Devenu une valeur sûre à son poste en National 2 cette saison, Vouama entend lui aussi nourrir de nouvelles ambitions. À 26 ans, il est conscient que l’horloge tourne et que le train du monde professionnel ne circule pas à des horaires réguliers : «*Les années passent donc forcément j’aimerais voir plus haut. Mes ambitions ? D’ici un ou deux ans, j’aimerais être en Ligue 2 minimum, si on peut voir plus haut, on ne refusera pas (sourire). Mais oui, je suis ouvert à un départ cet été, je veux encore évoluer. Je sais que des clubs viennent me voir, mais rien de concret pour le moment», assure ce grand fan du championnat allemand et anglais.
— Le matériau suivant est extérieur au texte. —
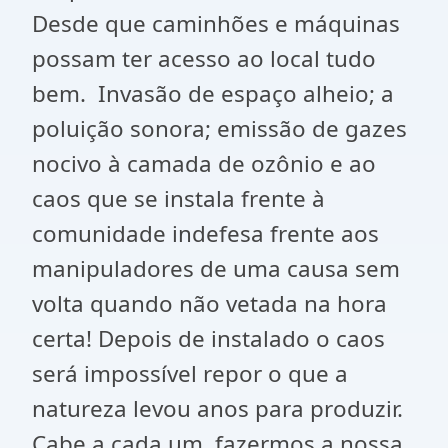
Desde que caminhões e máquinas
possam ter acesso ao local tudo
bem. Invasão de espaço alheio; a
poluição sonora; emissão de gazes
nocivo à camada de ozônio e ao
caos que se instala frente à
comunidade indefesa frente aos
manipuladores de uma causa sem
volta quando não vetada na hora
certa! Depois de instalado o caos
será impossível repor o que a
natureza levou anos para produzir.
Cabe a cada um, fazermos a nossa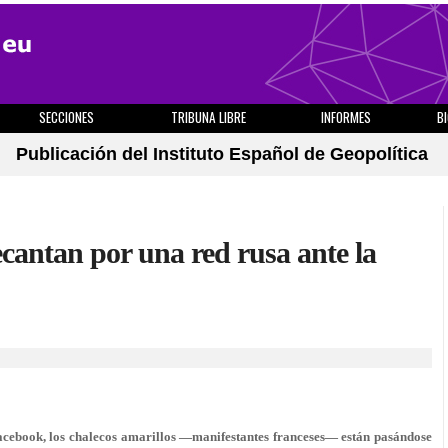
SECCIONES
TRIBUNA LIBRE
INFORMES
B
Publicación del Instituto Español de Geopolítica
ecantan por una red rusa ante la
acebook, los chalecos amarillos —manifestantes franceses— están pasándose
Ces dernières saisons en France, voir des joueurs de National 2 effectuer le grand saut vers le monde professionnel se fait d’ailleurs monnaie-courante. Saint-Étienne avait notamment eu le nez creux en allant déloger Jean-Philippe Krasso d’Épinal en 2020. Cette saison, l’Ivoirien cumule 17 buts et 12 passes décisives en Ligue 2, ce qui en fait le deuxième joueur le plus décisif du championnat. Un destin dont rêve bien évidemment Vouama. Déjà très «excité», il s’apprête à étrenner son nouveau statut d’international face au Lesotho samedi. Avec une jolie performance, le Comorien pourrait se voir offrir un abonnement sur la durée avec la sélection, et peut-être, la perspective de signer un premier contrat professionnel.